Transcribed page contents:
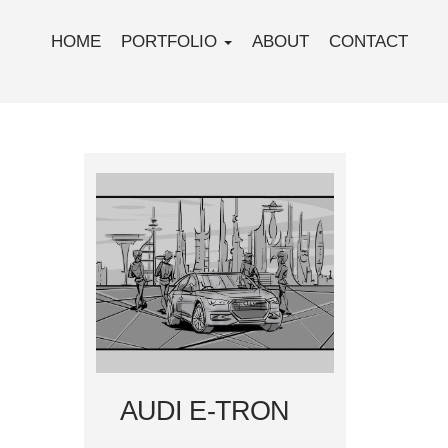
HOME
PORTFOLIO
ABOUT
CONTACT
AUDI E-TRON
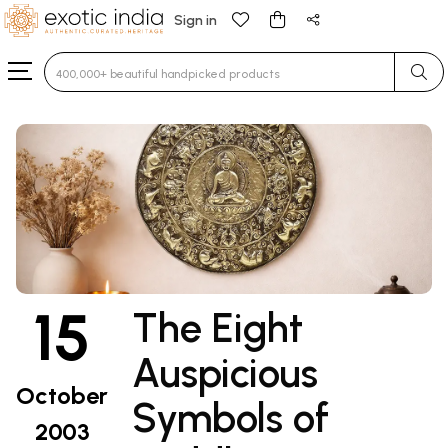
Sign in
Type 3 or more characters for results.
15
The Eight
Auspicious
October
Symbols of
2003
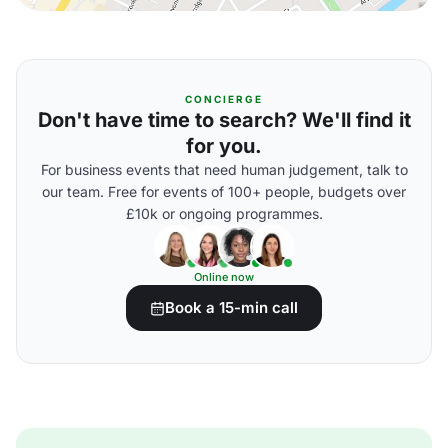
CONCIERGE
Don't have time to search? We'll find it
for you.
For business events that need human judgement, talk to
our team. Free for events of 100+ people, budgets over
£10k or ongoing programmes.
Online now
Book a 15-min call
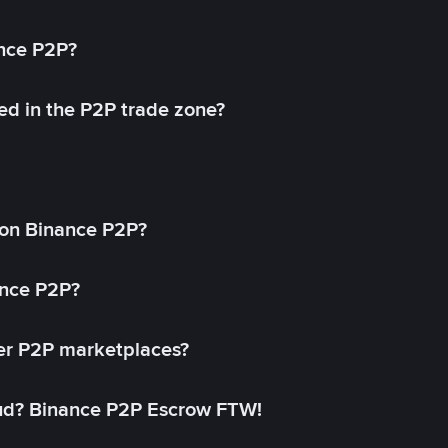
ance P2P?
ed in the P2P trade zone?
on Binance P2P?
ance P2P?
her P2P marketplaces?
aud? Binance P2P Escrow FTW!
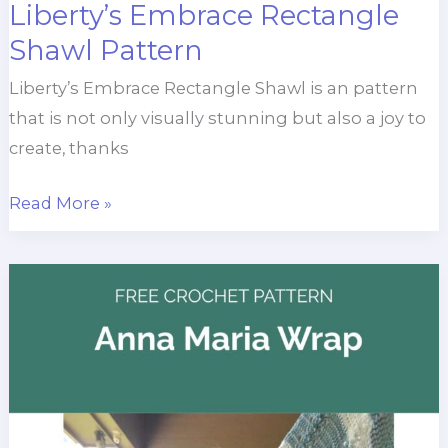
Liberty’s Embrace Rectangle
Shawl Pattern
Liberty’s Embrace Rectangle Shawl is an pattern
that is not only visually stunning but also a joy to
create, thanks
Liberty’s
Read More »
Embrace
Rectangle
Shawl
Pattern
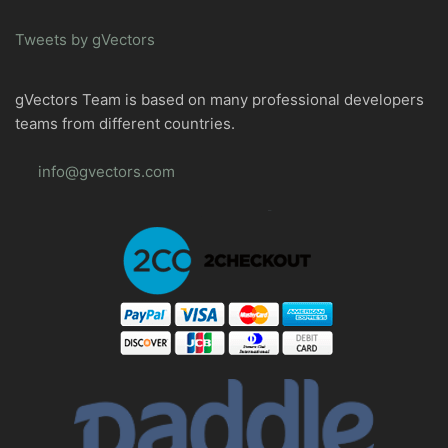
Tweets by gVectors
gVectors Team is based on many professional developers
teams from different countries.
info@gvectors.com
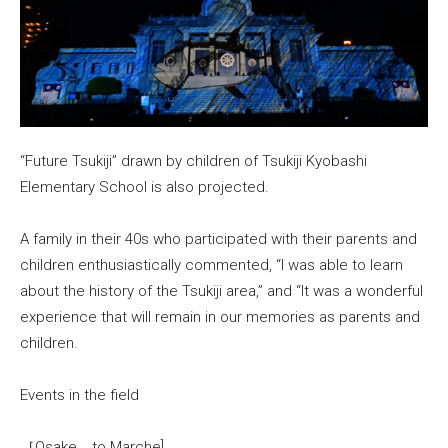
“Future Tsukiji” drawn by children of Tsukiji Kyobashi
Elementary School is also projected.
A family in their 40s who participated with their parents and
children enthusiastically commented, “I was able to learn
about the history of the Tsukiji area,” and “It was a wonderful
experience that will remain in our memories as parents and
children.
Events in the field
［Osake to Marche]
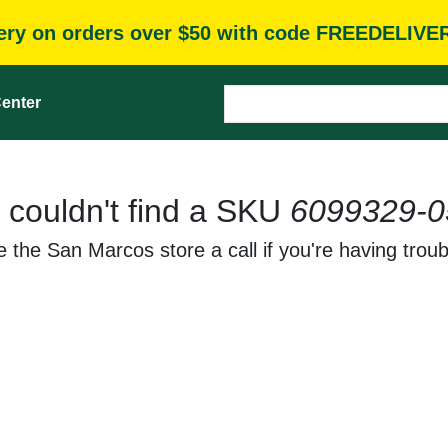
very on orders over $50 with code FREEDELIVE
enter
 couldn't find a SKU
6099329-0
 the San Marcos store a call if you're having troub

### TASK DETAILS:
Pictures are to be excluded; the records themselves are to be reproduced exactly.

### SOLUTION TO THIS TASK:
HOME
PORTFOLIO
ABOUT
CONTACT
AUDI E-TRON
Sign in
Type 3 or more characters for results.
15
The Eight
Auspicious
October
Symbols of
2003
CONCIERGE
Don't have time to search? We'll find it
for you.
For business events that need human judgement, talk to
our team. Free for events of 100+ people, budgets over
£10k or ongoing programmes.
Online now
Book a 15-min call
ance P2P?
ed in the P2P trade zone?
on Binance P2P?
ance P2P?
her P2P marketplaces?
aud? Binance P2P Escrow FTW!
Liberty’s Embrace Rectangle
Shawl Pattern
Liberty’s Embrace Rectangle Shawl is an pattern
that is not only visually stunning but also a joy to
create, thanks
Liberty’s
Read More »
Embrace
Rectangle
Shawl
Pattern
Tweets by gVectors
gVectors Team is based on many professional developers
teams from different countries.
info@gvectors.com
“Future Tsukiji” drawn by children of Tsukiji Kyobashi
Elementary School is also projected.
A family in their 40s who participated with their parents and
children enthusiastically commented, “I was able to learn
about the history of the Tsukiji area,” and “It was a wonderful
experience that will remain in our memories as parents and
children.
Events in the field
［Osake to Marche]
very on orders over $50 with code FREEDELIVE
enter
 couldn't find a SKU
6099329-0
 the San Marcos store a call if you're having troub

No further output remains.